Even as Gujarat on Wednesday joined an increasing number of states banning e-cigarettes, a country-wide association of importers, distributors, and marketers of Electronic Nicotine Delivery Systems (ENDS) device have called upon the Union Health Ministry not to rush into a national ban unilaterally without examining the facts and consulting stakeholders.

The association, Trade Representatives of ENDS in India (TRENDS), found it ironical that several states and even the Centre were considering a ban on e-cigarettes while actual tobacco, cigarette and beedi sales was officially open, though these products were proven to be severely injurious to health.

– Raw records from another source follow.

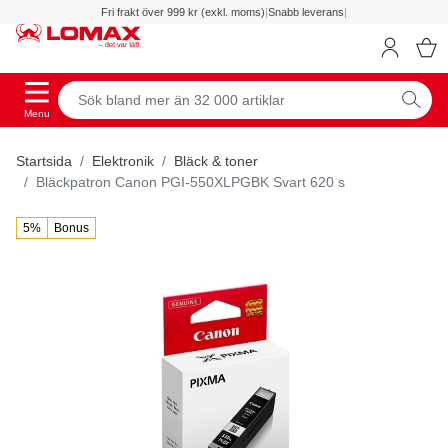
Fri frakt över 999 kr (exkl. moms)
|
Snabb leverans
|
Menu
Startsida
Elektronik
Bläck & toner
Bläckpatron Canon PGI-550XLPGBK Svart 620 s
5%
Bonus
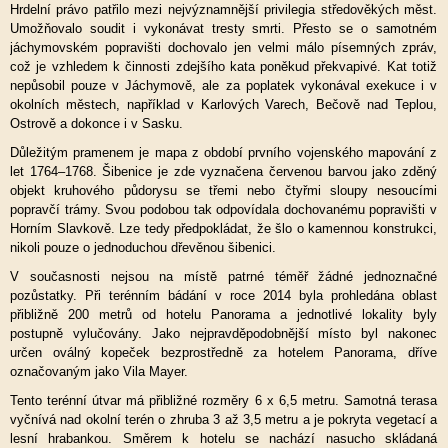
Hrdelní právo patřilo mezi nejvýznamnější privilegia středověkých měst.
Umožňovalo soudit i vykonávat tresty smrti. Přesto se o samotném
jáchymovském popravišti dochovalo jen velmi málo písemných zpráv,
což je vzhledem k činnosti zdejšího kata poněkud překvapivé. Kat totiž
nepůsobil pouze v Jáchymově, ale za poplatek vykonával exekuce i v
okolních městech, například v Karlových Varech, Bečově nad Teplou,
Ostrově a dokonce i v Sasku.
Důležitým pramenem je mapa z období prvního vojenského mapování z
let 1764–1768. Šibenice je zde vyznačena červenou barvou jako zděný
objekt kruhového půdorysu se třemi nebo čtyřmi sloupy nesoucími
popravčí trámy. Svou podobou tak odpovídala dochovanému popravišti v
Horním Slavkově. Lze tedy předpokládat, že šlo o kamennou konstrukci,
nikoli pouze o jednoduchou dřevěnou šibenici.
V současnosti nejsou na místě patrné téměř žádné jednoznačné
pozůstatky. Při terénním bádání v roce 2014 byla prohledána oblast
přibližně 200 metrů od hotelu Panorama a jednotlivé lokality byly
postupně vylučovány. Jako nejpravděpodobnější místo byl nakonec
určen oválný kopeček bezprostředně za hotelem Panorama, dříve
označovaným jako Vila Mayer.
Tento terénní útvar má přibližné rozměry 6 x 6,5 metru. Samotná terasa
vyčnívá nad okolní terén o zhruba 3 až 3,5 metru a je pokryta vegetací a
lesní hrabankou. Směrem k hotelu se nachází nasucho skládaná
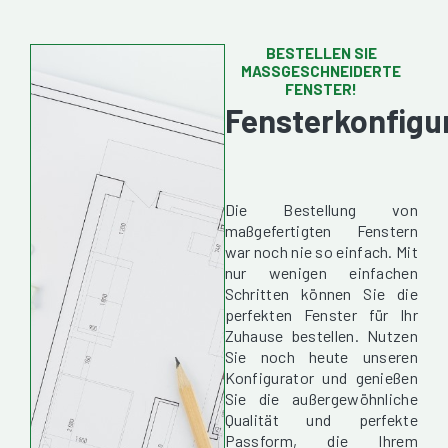
BESTELLEN SIE
MASSGESCHNEIDERTE F
ENSTER!
Fensterkonfigu
Die Bestellung von
maßgefertigten Fenstern
war noch nie so einfach. Mit
nur wenigen einfachen
Schritten können Sie die
perfekten Fenster für Ihr
Zuhause bestellen. Nutzen
Sie noch heute unseren
Konfigurator und genießen
Sie die außergewöhnliche
Qualität und perfekte
Passform, die Ihrem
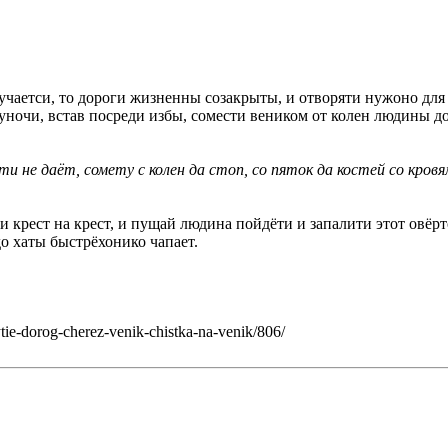
олучаетси, то дороги жизненны созакрыты, и отворяти нужоно для
уночи, встав посреди избы, сомести веником от колен людины до 
 не даёт, сомету с колен да стоп, со пяток да костей со кровя
ти крест на крест, и пущай людина пойдёти и запалити этот овёр
до хаты быстрёхонико чапает.
ie-dorog-cherez-venik-chistka-na-venik/806/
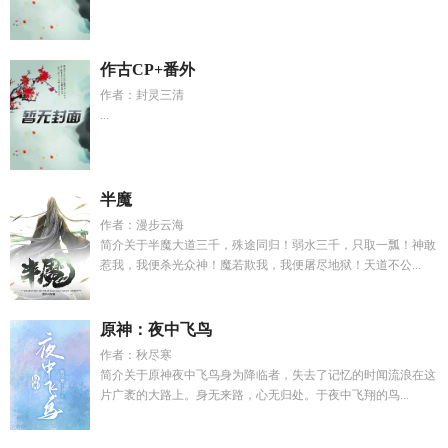
作古CP+番外
作者：封灵三清
...
半魔
作者：漫步云海
简介关于半魔大道三千，殊途同归！弱水三千，只取一瓢！神敢
惹我，我便杀光众神！魔若欺我，我便屠尽地狱！天道不公...
原神：夜中飞鸟
作者：秋尽寒
简介关于原神夜中飞鸟身为降临者，失去了记忆的时闻流浪在这
片广袤的大路上。身无来路，心无归处。于夜中飞翔的鸟...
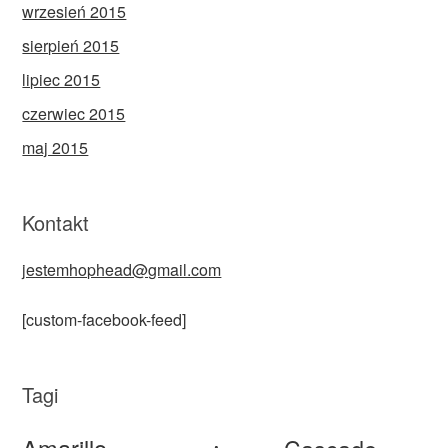
wrzesień 2015
sierpień 2015
lipiec 2015
czerwiec 2015
maj 2015
Kontakt
jestemhophead@gmail.com
[custom-facebook-feed]
Tagi
Amarillo
Cascade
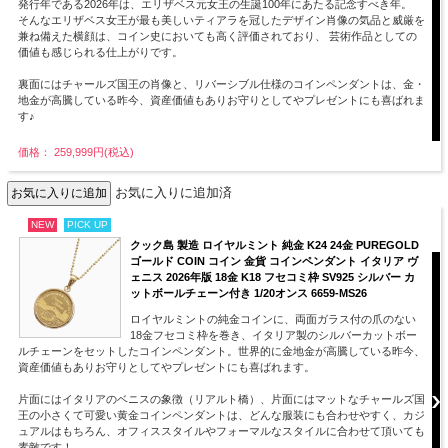
発行年である2026年は、エリザベス元女王の生誕100年にあたる記念すべき年。
そんなエリザベス女王が最も美しいティアラを冠したデザイン肖像の気品と威厳を
兼ね備えた横顔は、コイン史においても高く評価されており、 芸術作品としての
価値も感じられる仕上がりです。
裏面にはチャールズ国王の肖像と、リバーシブル仕様のコインペンダントは、金・
地金が高騰している昨今、資産価値もありお守りとしてやプレゼントにも喜ばれま
す♪
価格： 259,999円(税込)
お気に入りに追加済
NEW
PICK UP
クック島 製造 ロイヤルミント 純金 K24 24金 PUREGOLD
ゴールド COIN コイン 金貨 コインペンダント イタリア ヴ
ェニス 2026年版 18金 K18 フセコミ枠 SV925 シルバー カ
ットボールチェーン付き 1/20オンス 6659-MS26
ロイヤルミントの純金コインに、両面ガラス付の爪のない
18金フセコミ枠を巻き、イタリア製のシルバーカットボー
ルチェーンをセットしたコインペンダント。世界的に金地金が高騰している昨今、
資産価値もありお守りとしてやプレゼントにも喜ばれます。
片面にはイタリアのベニスの象徴（リアルト橋）、片面にはマットなチャールズ国
王の小さくて可愛い黄金コインペンダントは、どんな服装にも合わせやすく、カジ
ュアルはもちろん、オフィススタイルやフォーマルなスタイルに合わせて頂いても
素敵です！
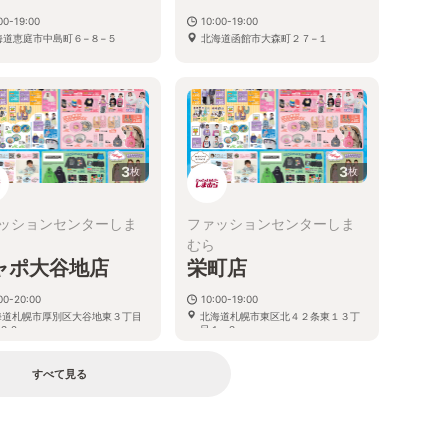
00-19:00
10:00-19:00
海道恵庭市中島町６−８−５
北海道函館市大森町２７−１
3
3
枚
枚
ッションセンターしま
ファッションセンターしま
むら
ャポ大谷地店
栄町店
00-20:00
10:00-19:00
海道札幌市厚別区大谷地東３丁目
北海道札幌市東区北４２条東１３丁
２０
目１−２
すべて見る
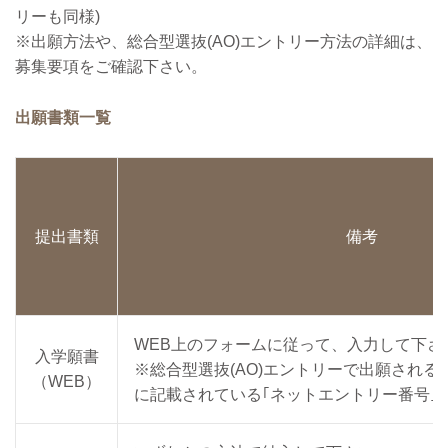
リーも同様)
※出願方法や、総合型選抜(AO)エントリー方法の詳細は、
募集要項をご確認下さい。
出願書類一覧
提出書類
備考
WEB上のフォームに従って、入力して下さ
入学願書
※総合型選抜(AO)エントリーで出願され
（WEB）
に記載されている｢ネットエントリー番号｣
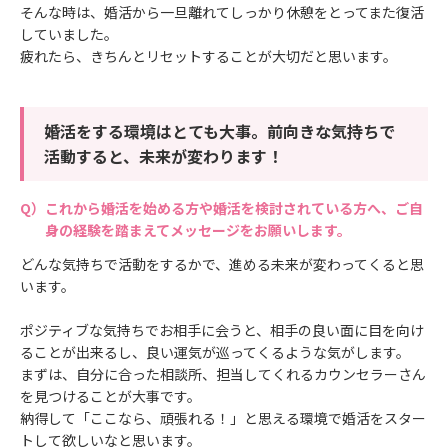
そんな時は、婚活から一旦離れてしっかり休憩をとってまた復活
していました。
疲れたら、きちんとリセットすることが大切だと思います。
婚活をする環境はとても大事。前向きな気持ちで
活動すると、未来が変わります！
これから婚活を始める方や婚活を検討されている方へ、ご自
身の経験を踏まえてメッセージをお願いします。
どんな気持ちで活動をするかで、進める未来が変わってくると思
います。
ポジティブな気持ちでお相手に会うと、相手の良い面に目を向け
ることが出来るし、良い運気が巡ってくるような気がします。
まずは、自分に合った相談所、担当してくれるカウンセラーさん
を見つけることが大事です。
納得して「ここなら、頑張れる！」と思える環境で婚活をスター
トして欲しいなと思います。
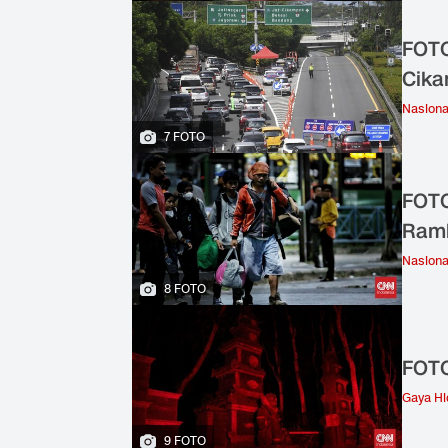
FOTO
Cika
Nasiona
7 FOTO
FOTO
Ram
Nasiona
8 FOTO
FOTO
Gaya H
9 FOTO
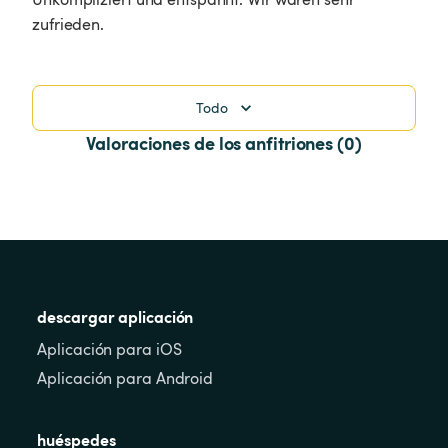
zufrieden.
Todo
Valoraciones de los anfitriones (0)
descargar aplicación
Aplicación para iOS
Aplicación para Android
huéspedes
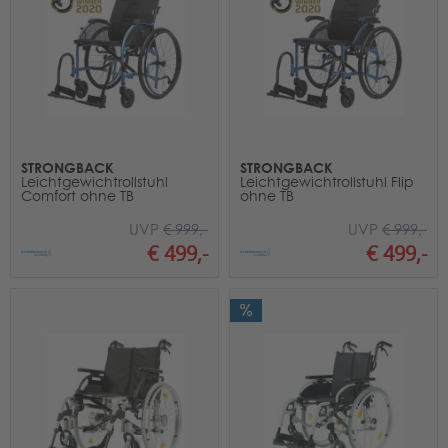
STRONGBACK
STRONGBACK
Leichtgewichtrollstuhl
Leichtgewichtrollstuhl Flip
Comfort ohne TB
ohne TB
UVP
€ 999,-
UVP
€ 999,-
€ 499,-
€ 499,-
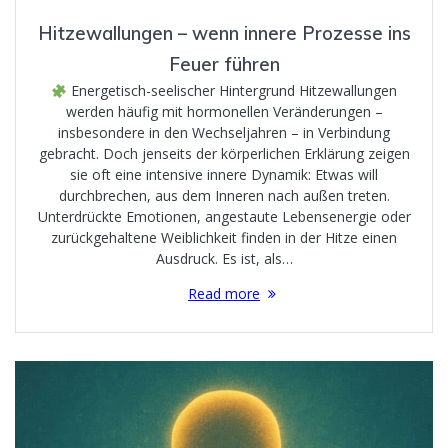
Hitzewallungen – wenn innere Prozesse ins
Feuer führen
Energetisch-seelischer Hintergrund Hitzewallungen
werden häufig mit hormonellen Veränderungen –
insbesondere in den Wechseljahren – in Verbindung
gebracht. Doch jenseits der körperlichen Erklärung zeigen
sie oft eine intensive innere Dynamik: Etwas will
durchbrechen, aus dem Inneren nach außen treten.
Unterdrückte Emotionen, angestaute Lebensenergie oder
zurückgehaltene Weiblichkeit finden in der Hitze einen
Ausdruck. Es ist, als…
Read more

Praveen Rikhy, convener of TRENDS asserted in a memorandum submitted to the Union Health Ministry that, “Asking for a ban on e-cigarettes and not cigarettes or beedis would mean asking for a ban on a less harmful nicotine delivery system while allowing a more harmful one free market availability”.

“This is fundamentally unsustainable as a policy or a public health imperative or even in law and consumer rights. This is also in stark contrast and regressive when compared with the fact that developed economies are regulating ENDS and many see the category as complementary to their tobacco control goals,” she added.

Rikhy went on, “Today, all G7 countries and 34 out of 36 OECD countries have regulated and formalised sale, distribution, marketing and manufacture of ENDS”.

“A ban will end up opening up the black market and create room for substandard unregulated products. It would be of utmost importance to the Health Ministry to not be seen as creating such a market scenario”, she added.

The association on Tuesday evening made a submission to this effect to Secretary of Union Ministry of Health and Family Welfare with a copy to Union Health Minister Harshvardhan. It said the concerns were based on recent media reports suggesting that the Drugs Technical Advisory Board (DTAB) was likely to move a proposal to prohibit the manufacture, import, sale and distribution of ENDS, including e-cigarettes, as well as their import under Sections 26A and 10A of the Drugs and Cosmetics Act, 1940.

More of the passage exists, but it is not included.